Esse sentimento é realmente consenso dentro das comunidades. “A principal luta do meu povo aqui no Estado e a de resistir em meio a tantos empreendimentos”, afirma Maynô Cunha da Silva, educador indígena e jovem liderança guarani.
Jaguareté ressalta a cumplicidade do Estado, em níveis municipal, estadual e federal, que licencia os empreendimentos “passando por cima dos direitos dos povos indígenas”, como a Constituição de 1988 e a Convenção 169 da Organização Internacional do Trabalho (OIT). “A Convenção 169 fala sobre a forma como a comunidade deve ser comunicada e que a comunidade tem que ser livre pra expressar a sua vontade, isso em relação até aos empreendimentos. Mas infelizmente não é o que acontece, o que leva as comunidades a se manifestarem, protestarem”, explica a liderança tupiniquim.
Território
A professora Arlete Schubert, doutoranda em Educação e pesquisadora em Territorialidade Indígena no ES, destaca a importância do território para a identidade cultural dos indígenas. “Eles não podem viver sem o seu território; não podem abrir mão de suas memórias e tradições”, afirma.

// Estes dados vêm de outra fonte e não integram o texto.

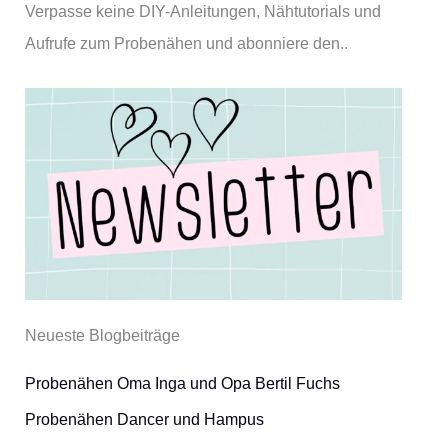
Verpasse keine DIY-Anleitungen, Nähtutorials und
Aufrufe zum Probenähen und abonniere den..
Neueste Blogbeiträge
Probenähen Oma Inga und Opa Bertil Fuchs
Probenähen Dancer und Hampus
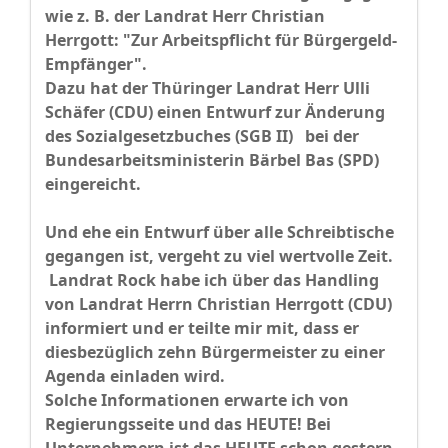
wie z. B. der Landrat Herr Christian
Herrgott: "Zur Arbeitspflicht für Bürgergeld-
Empfänger".
Dazu hat der Thüringer Landrat Herr Ulli
Schäfer (CDU) einen Entwurf zur Änderung
des Sozialgesetzbuches (SGB II) bei der
Bundesarbeitsministerin Bärbel Bas (SPD)
eingereicht.
Und ehe ein Entwurf über alle Schreibtische
gegangen ist, vergeht zu viel wertvolle Zeit.
Landrat Rock habe ich über das Handling
von Landrat Herrn Christian Herrgott (CDU)
informiert und er teilte mir mit, dass er
diesbezüglich zehn Bürgermeister zu einer
Agenda einladen wird.
Solche Informationen erwarte ich von
Regierungsseite und das HEUTE! Bei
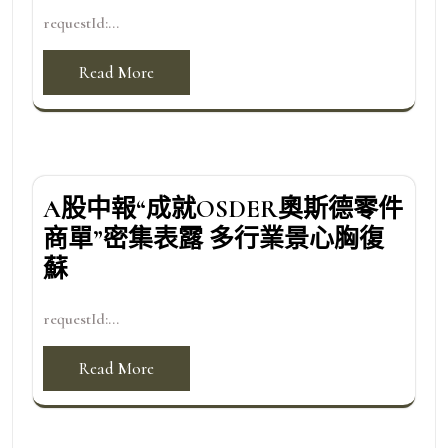
requestId:...
Read More
A股中報“成就OSDER奧斯德零件
商單”密集表露 多行業景心胸復
蘇
requestId:...
Read More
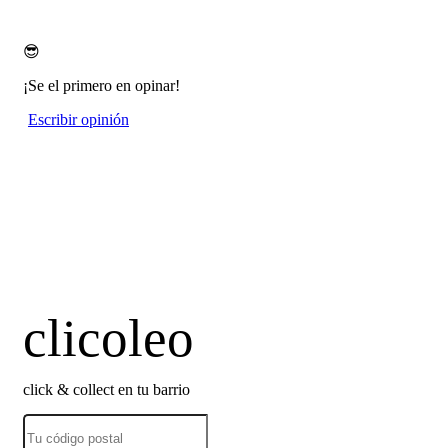
😎
¡Se el primero en opinar!
Escribir opinión
clicoleo
click & collect en tu barrio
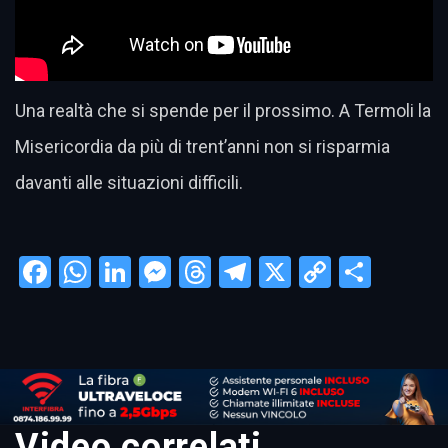
Una realtà che si spende per il prossimo. A Termoli la
Misericordia da più di trent’anni non si risparmia
davanti alle situazioni difficili.
Facebook
WhatsApp
LinkedIn
Messenger
Threads
Telegram
X
Copy
Condi
Link
Video correlati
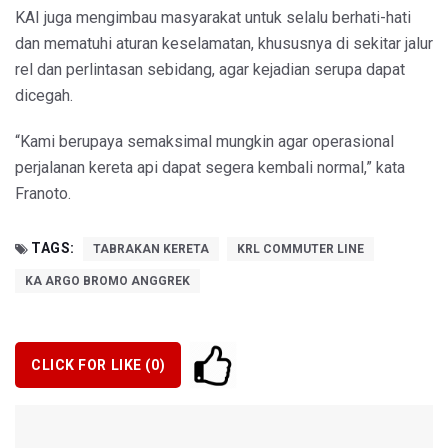
KAI juga mengimbau masyarakat untuk selalu berhati-hati
dan mematuhi aturan keselamatan, khususnya di sekitar jalur
rel dan perlintasan sebidang, agar kejadian serupa dapat
dicegah.
“Kami berupaya semaksimal mungkin agar operasional
perjalanan kereta api dapat segera kembali normal,” kata
Franoto.
TAGS:
TABRAKAN KERETA
KRL COMMUTER LINE
KA ARGO BROMO ANGGREK
CLICK FOR LIKE (
0
)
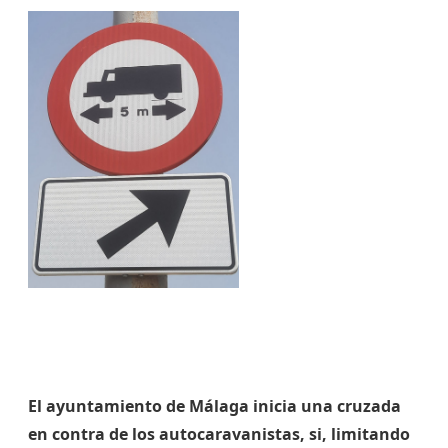
El ayuntamiento de Málaga inicia una cruzada
en contra de los autocaravanistas, si, limitando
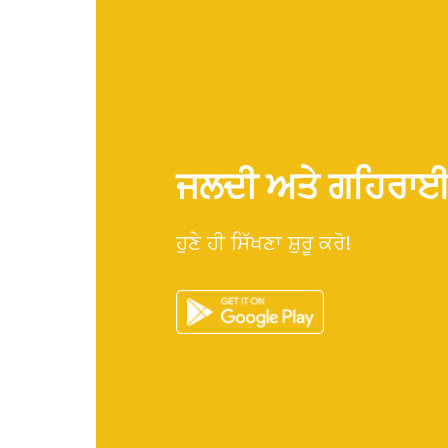
ਜਲਦੀ ਅਤੇ ਗਹਿਰਾਈ ਨ
ਹੁਣੇ ਹੀ ਸਿੱਖਣਾ ਸ਼ੁਰੂ ਕਰੋ!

Nesta Semana dos Povos Indígenas, Arlete relembra a diáspora tupiniquim, nas décadas de 1950 e 1960, quando as grandes empresas começaram a tomar suas terras, expulsando-os e queimando suas casas. A pesquisadora conta que os vínculos com o território permaneceram, mesmo à distância e, na primeira autodemarcação das terras, muitos deles voltaram, refundando antigas aldeias. E cita a fala de uma das anciãs tupiniquins: “Se as crianças não aprenderem os costumes, não vão aprender depois na escola É na comunidade que se aprende a ser índio”.
Convite
“O Dia do Índio é uma data, mas todos os dias nos estamos aqui na nossa tekoa, vivendo, resistindo e preservando os nossos maiores tesouros, que são os conhecimentos tradicionais. Estamos sempre à disposição para recepcioná-los e mostrar um pouco da nossa vivência. Vamos quebrar esse estereótipo do índio colonial e trazer a realidade, o indígena do século XXI, que usa muitas coisas da sociedade não-indígena, mas que não deixa de viver sua cultura ou de falar a sua língua por isso”, convida Maynõ.